Major depression and anxiety comprise two of the most widespread psychiatric illnesses, and the suffering these engender debilitates severely: depression is the largest source of adult disability worldwide, according to the World Health Organization. Current medications are far from satisfactory therapies for these conditions—for those who respond, the effect is often incomplete, and then can carry troublesome side effects. Interestingly, these two disorders occur together in about 50% of cases, and treatments for one can also treat the other, suggesting shared mechanisms in the brain.

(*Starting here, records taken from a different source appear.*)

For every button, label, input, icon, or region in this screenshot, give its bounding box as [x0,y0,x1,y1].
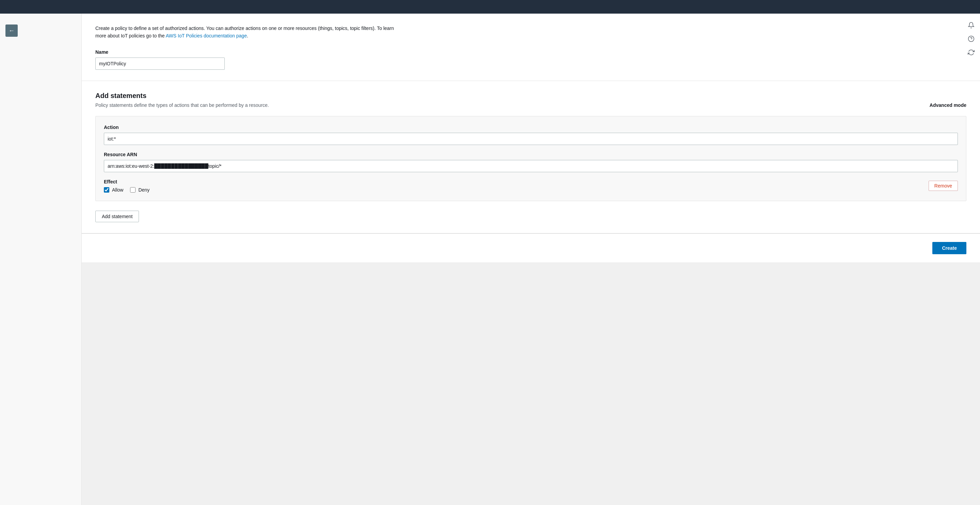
notifications-button[interactable] [965,20,977,32]
docs-link[interactable]: AWS IoT Policies documentation page [166,33,247,38]
effect-group: Effect Allow Deny [104,179,150,193]
deny-checkbox[interactable] [130,187,135,193]
back-arrow-icon: ← [8,27,14,34]
intro-text: Create a policy to define a set of autho… [95,24,402,40]
section-description-row: Policy statements define the types of ac… [95,102,966,108]
intro-text-part2: . [247,33,248,38]
resource-arn-input[interactable] [104,160,958,172]
effect-row: Effect Allow Deny Remove [104,179,958,193]
help-button[interactable] [965,33,977,46]
name-label: Name [95,49,966,55]
intro-section: Create a policy to define a set of autho… [82,14,980,81]
top-bar [0,0,980,14]
bell-icon [968,22,975,30]
help-icon [968,35,975,44]
action-input[interactable] [104,133,958,145]
allow-checkbox-label[interactable]: Allow [104,187,123,193]
add-statement-button[interactable]: Add statement [95,211,139,222]
deny-text: Deny [138,187,150,193]
sidebar: ← [0,14,82,505]
svg-point-0 [969,36,974,41]
sync-button[interactable] [965,47,977,59]
allow-checkbox[interactable] [104,187,109,193]
name-input[interactable] [95,57,225,70]
effect-label: Effect [104,179,150,184]
deny-checkbox-label[interactable]: Deny [130,187,150,193]
statement-card: Action Resource ARN Effect Allow [95,116,966,201]
name-field-group: Name [95,49,966,70]
footer-panel: Create [82,233,980,262]
advanced-mode-link[interactable]: Advanced mode [930,102,966,108]
action-label: Action [104,125,958,130]
allow-text: Allow [112,187,123,193]
create-button[interactable]: Create [932,242,966,254]
sync-icon [968,49,975,57]
right-icons-panel [962,17,980,62]
main-content: Create a policy to define a set of autho… [82,14,980,505]
statements-section: Add statements Policy statements define … [82,81,980,233]
back-button[interactable]: ← [5,24,18,37]
effect-checkboxes: Allow Deny [104,187,150,193]
section-description-text: Policy statements define the types of ac… [95,102,269,108]
section-title: Add statements [95,92,966,100]
resource-arn-label: Resource ARN [104,152,958,157]
remove-button[interactable]: Remove [929,181,958,191]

Now, new hope is on the horizon, from the lab of One Mind / Janssen Rising Star Translational Research Awardee, Mazen Kheirbek, PhD. Dr. Kheirbek, an Assistant Professor of Psychiatry and Neuroscience at UCSF, is building an understanding of how the connections between two brain regions involved in the processing of stress underpin the development of depression and anxiety. With this knowledge in hand, he is establishing a new basis for targeted treatments for these conditions.
Exploring the Neural Basis for Anxiety
Scientists have long observed that the biological mechanisms by which chronic stress leads to depression and anxiety route through a neural and hormonal circuit called the hypothalamic-pituitary-adrenal (HPA) axis, or simply, the “stress axis”. Recently, Dr. Kheirbek and others have discovered that another brain region involved in emotion processing, the ventral hippocampus (vHPC), appears to be involved first, by regulating the stress axis. Now, Dr. Kheirbek and his lab are revealing just how the vHPC and the stress axis link up to modulate depression and anxiety, to enable the development of neuromodulatory treatments.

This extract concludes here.